What happened that day in Jericho would never have been, had his horse not thrown a shoe.

The last place on earth, where Zeke Daniels would have cared to spend any time at all, was Jericho. It wasn’t really even a town. It was a crossroads. It had its name because of the last remaining crumbling wall of a fort, dating to the days of the Indian wars, which stood at the end of a dusty street where only a saloon, a general store and a blacksmith shop had survived the gold rush long ago. It wasn’t much of a place.

Zeke had first ridden into Jericho around twenty years before, when it was a much livelier town. He was a lot happier then; a good looking blue-eyed drifter with many more towns to see. It was before he shot and killed the Spaniard and before he gained the reputation as a gunfighter that would have him looking over his shoulder for the rest of his days. Looking for the stranger who might one day gun him down, to steal nothing more than his reputation. That wasn’t likely to happen too soon, because Zeke was lightning-quick on the draw – but a man grows older.

He recalled his first time in this town, but not very clearly. He barely remembered the saloon where he had sat in on a poker game and won a little money and spent it all at the bar and got rolling drunk and shot the Spaniard because of an insult he would never remember. He did remember the girl with long dark hair who hid him until the fuss had died down enough for him to leave town. He remembered her bed.

These thoughts came back to him as he led his horse into the blacksmith shop. He had a strange feeling that he must get out of Jericho, and soon.

It was while he was waiting for the blacksmith to shoe his horse that Zeke caught a glimpse of the figure that passed by a doorway at the back of the shop. The face was familiar. It was still a pretty face but the long dark hair was now flecked with grey. Zeke shook his head to rid him of the memory and decided that he might after all revisit the saloon where his life had been so drastically changed.

The place was empty, but for the barman who was lazily wiping the dust from the bar. Zeke ordered a shot of rye. Neither man spoke more than that.

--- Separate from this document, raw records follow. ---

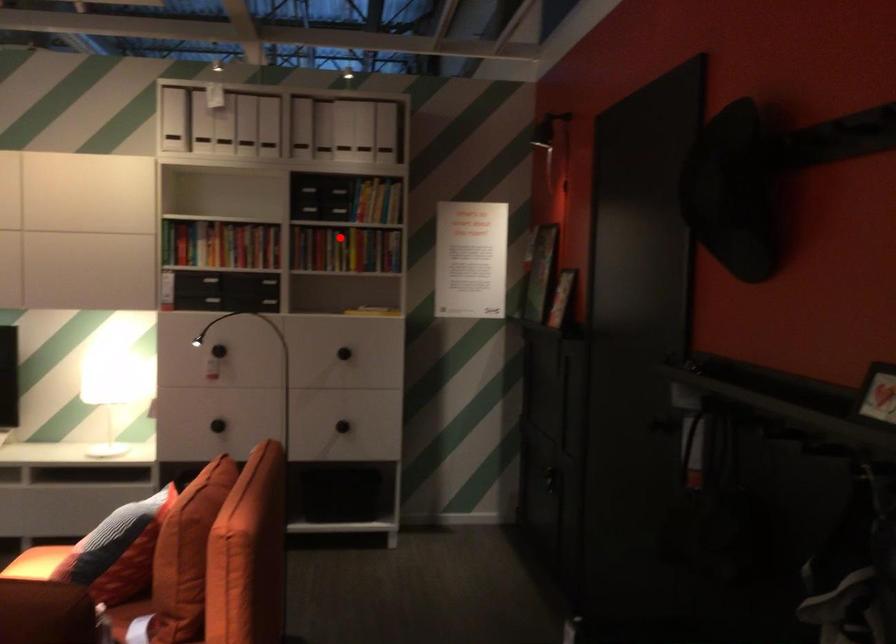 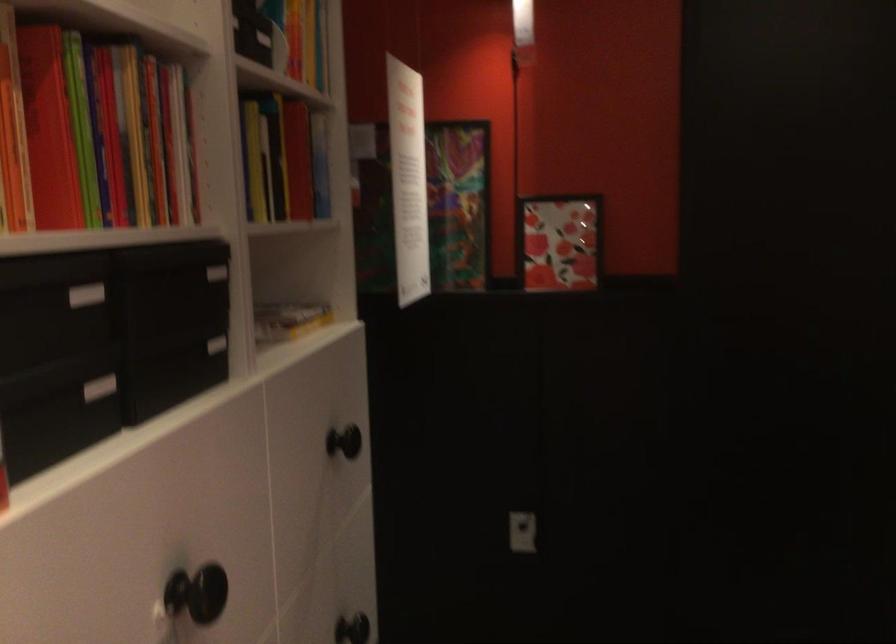 Question: I am providing you with two images of the same scene from different viewpoints. Given a red point in image1, look at the same physical point in image2. Is it:

Choices:
 (A) Closer to the viewpoint
 (B) Farther from the viewpoint

Answer: (A) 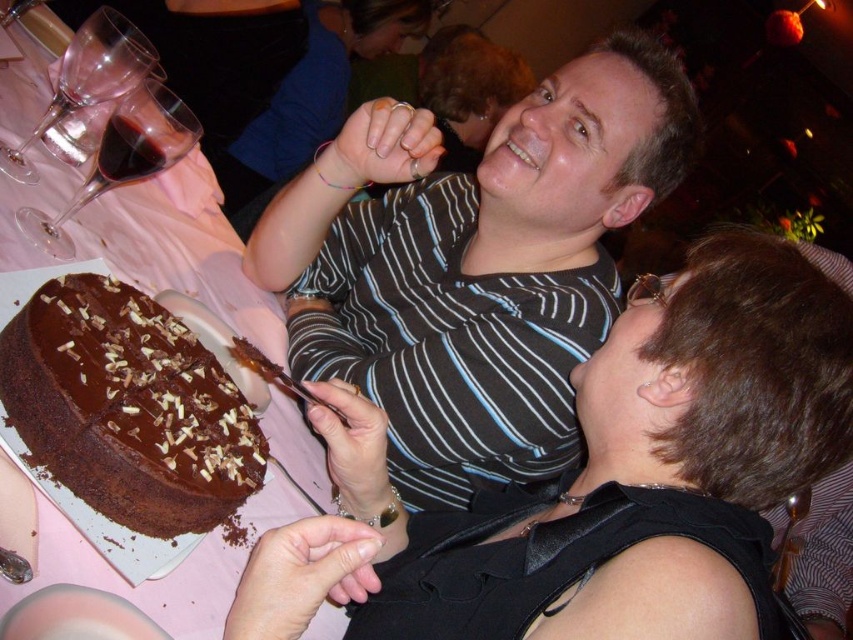 Between black fabric at center and striped shirt at upper center, which one appears on the right side from the viewer's perspective?

black fabric at center is more to the right.

Between point (492, 545) and point (589, 120), which one is positioned in front?

Point (492, 545) is more forward.

Locate an element on the screen. Image resolution: width=853 pixels, height=640 pixels. black fabric at center is located at coordinates (614, 477).

Is striped shirt at upper center closer to camera compared to chocolate cake at left?

No, striped shirt at upper center is behind chocolate cake at left.

Which is above, striped shirt at upper center or chocolate cake at left?

Positioned higher is chocolate cake at left.

The width and height of the screenshot is (853, 640). What do you see at coordinates (474, 262) in the screenshot? I see `striped shirt at upper center` at bounding box center [474, 262].

Locate an element on the screen. striped shirt at upper center is located at coordinates (474, 262).

Which is above, black fabric at center or chocolatesmoothcake at left?

chocolatesmoothcake at left

In the scene shown: Is black fabric at center wider than chocolatesmoothcake at left?

Indeed, black fabric at center has a greater width compared to chocolatesmoothcake at left.

The width and height of the screenshot is (853, 640). What are the coordinates of `black fabric at center` in the screenshot? It's located at (614, 477). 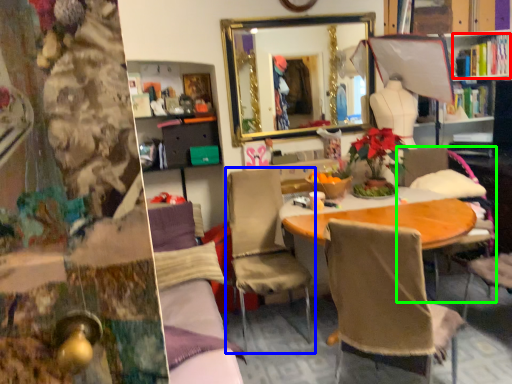 Question: Estimate the real-world distances between objects in this image. Which object is closer to book (highlighted by a red box), chair (highlighted by a blue box) or chair (highlighted by a green box)?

He might not have known of the threat behind him had the barman not looked towards the door.

As it had so many times before, pure instinct and long practice now guided Zeke’s every move. He crouched and spun around. His revolvers cleared leather and came quickly into line. Steady hands readied to squeeze the triggers.

The young man who pushed through those batwing doors wasn’t near fast enough for Zeke, if Zeke had fired. Instead, when his eyes looked up to recognise his target Zeke’s strong hands deliberately froze around his triggers.

The young man shot him, close enough to the heart that it to took only seconds for him to die. It was long enough for Zeke to look up into the blue eyes of his son.